Task directions
Below is a listing. Set down exactly the lines from the one containing "Mensagem do dia - 29/05/2025" through the one containing "Оплата на рахунок", both ends included, and leave out the rest.
☆ ☆ ☆
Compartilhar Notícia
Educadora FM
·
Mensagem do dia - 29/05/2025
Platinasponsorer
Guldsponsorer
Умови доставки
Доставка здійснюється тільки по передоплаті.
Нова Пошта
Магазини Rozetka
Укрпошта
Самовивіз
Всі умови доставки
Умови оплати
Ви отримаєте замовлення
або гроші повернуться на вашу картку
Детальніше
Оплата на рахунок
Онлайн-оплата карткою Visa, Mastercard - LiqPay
☆ ☆ ☆
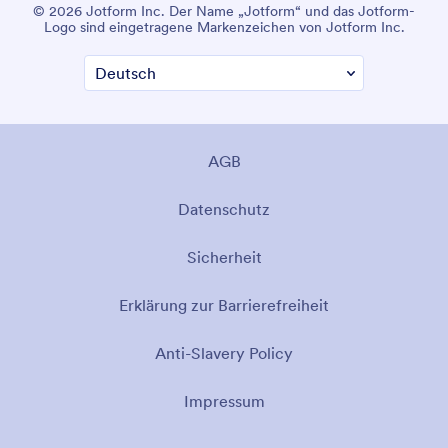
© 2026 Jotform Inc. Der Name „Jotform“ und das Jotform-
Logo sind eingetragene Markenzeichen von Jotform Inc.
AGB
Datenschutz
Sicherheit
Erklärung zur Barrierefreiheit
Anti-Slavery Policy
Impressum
☆ ☆ ☆
Solution to this problem
Mensagem do dia - 29/05/2025
Platinasponsorer
Guldsponsorer
Умови доставки
Доставка здійснюється тільки по передоплаті.
Нова Пошта
Магазини Rozetka
Укрпошта
Самовивіз
Всі умови доставки
Умови оплати
Ви отримаєте замовлення
або гроші повернуться на вашу картку
Детальніше
Оплата на рахунок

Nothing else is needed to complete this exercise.